Stored data entries:

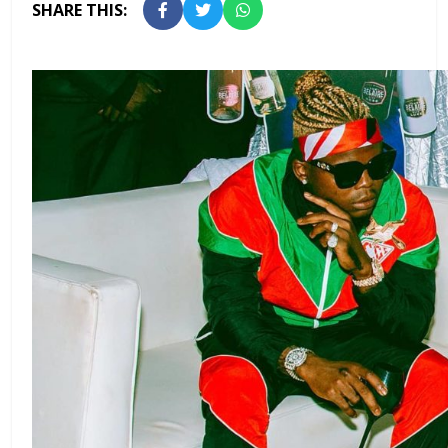
SHARE THIS:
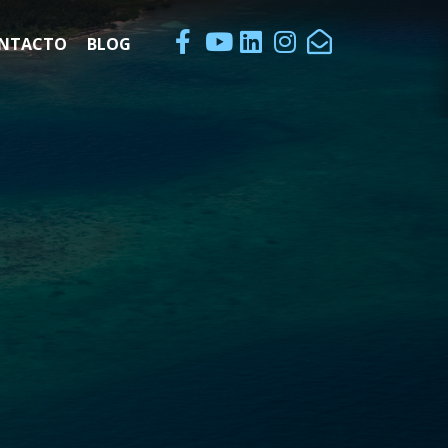
NTACTO
BLOG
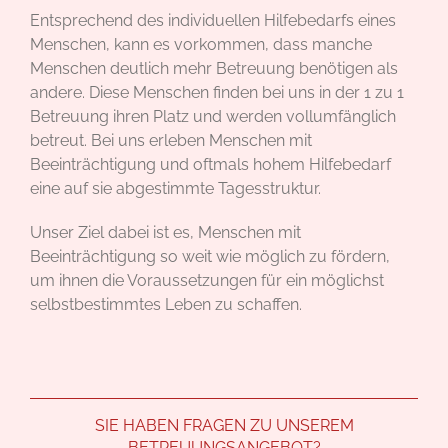
Entsprechend des individuellen Hilfebedarfs eines
Menschen, kann es vorkommen, dass manche
Menschen deutlich mehr Betreuung benötigen als
andere. Diese Menschen finden bei uns in der 1 zu 1
Betreuung ihren Platz und werden vollumfänglich
betreut. Bei uns erleben Menschen mit
Beeinträchtigung und oftmals hohem Hilfebedarf
eine auf sie abgestimmte Tagesstruktur.
Unser Ziel dabei ist es, Menschen mit
Beeinträchtigung so weit wie möglich zu fördern,
um ihnen die Voraussetzungen für ein möglichst
selbstbestimmtes Leben zu schaffen.
SIE HABEN FRAGEN ZU UNSEREM
BETREUUNGSANGEBOT?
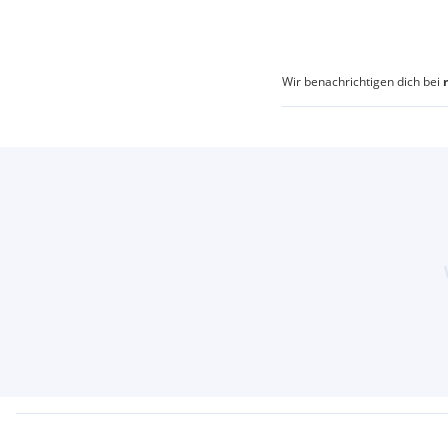
Wir benachrichtigen dich bei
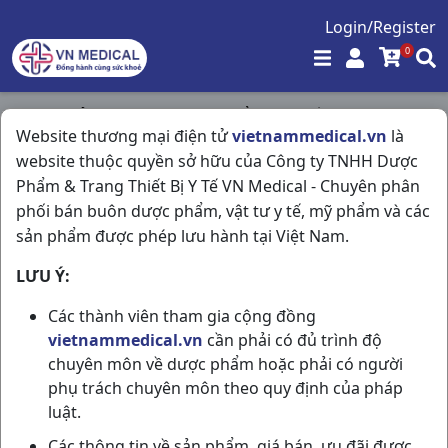
Login/Register
0
Trang chủ
/
Tim Mạch - Lợi Tiểu- Nội Tiết
/
Website thương mại điện tử
vietnammedical.vn
là
Fenostad 200mg H3vi10v Stellapharm
website thuộc quyền sở hữu của Công ty TNHH Dược
Phẩm & Trang Thiết Bị Y Tế VN Medical - Chuyên phân
phối bán buôn dược phẩm, vật tư y tế, mỹ phẩm và các
sản phẩm được phép lưu hành tại Việt Nam.
LƯU Ý:
Các thành viên tham gia cộng đồng
vietnammedical.vn
cần phải có đủ trình độ
chuyên môn về dược phẩm hoặc phải có người
phụ trách chuyên môn theo quy định của pháp
luật.
Các thông tin về sản phẩm, giá bán, ưu đãi được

Problem description:
An answer that restates all the entries exactly and drops the images is what is needed.

Task response:
SHARE THIS:
NTACTO
BLOG
Entsprechend des individuellen Hilfebedarfs eines
Menschen, kann es vorkommen, dass manche
Menschen deutlich mehr Betreuung benötigen als
andere. Diese Menschen finden bei uns in der 1 zu 1
Betreuung ihren Platz und werden vollumfänglich
betreut. Bei uns erleben Menschen mit
Beeinträchtigung und oftmals hohem Hilfebedarf
eine auf sie abgestimmte Tagesstruktur.
Unser Ziel dabei ist es, Menschen mit
Beeinträchtigung so weit wie möglich zu fördern,
um ihnen die Voraussetzungen für ein möglichst
selbstbestimmtes Leben zu schaffen.
SIE HABEN FRAGEN ZU UNSEREM
BETREUUNGSANGEBOT?
Wir benachrichtigen dich bei
Login/Register
0
Trang chủ
/
Tim Mạch - Lợi Tiểu- Nội Tiết
/
Website thương mại điện tử
vietnammedical.vn
là
Fenostad 200mg H3vi10v Stellapharm
website thuộc quyền sở hữu của Công ty TNHH Dược
Phẩm & Trang Thiết Bị Y Tế VN Medical - Chuyên phân
phối bán buôn dược phẩm, vật tư y tế, mỹ phẩm và các
sản phẩm được phép lưu hành tại Việt Nam.
LƯU Ý:
Các thành viên tham gia cộng đồng
vietnammedical.vn
cần phải có đủ trình độ
chuyên môn về dược phẩm hoặc phải có người
phụ trách chuyên môn theo quy định của pháp
luật.
Các thông tin về sản phẩm, giá bán, ưu đãi được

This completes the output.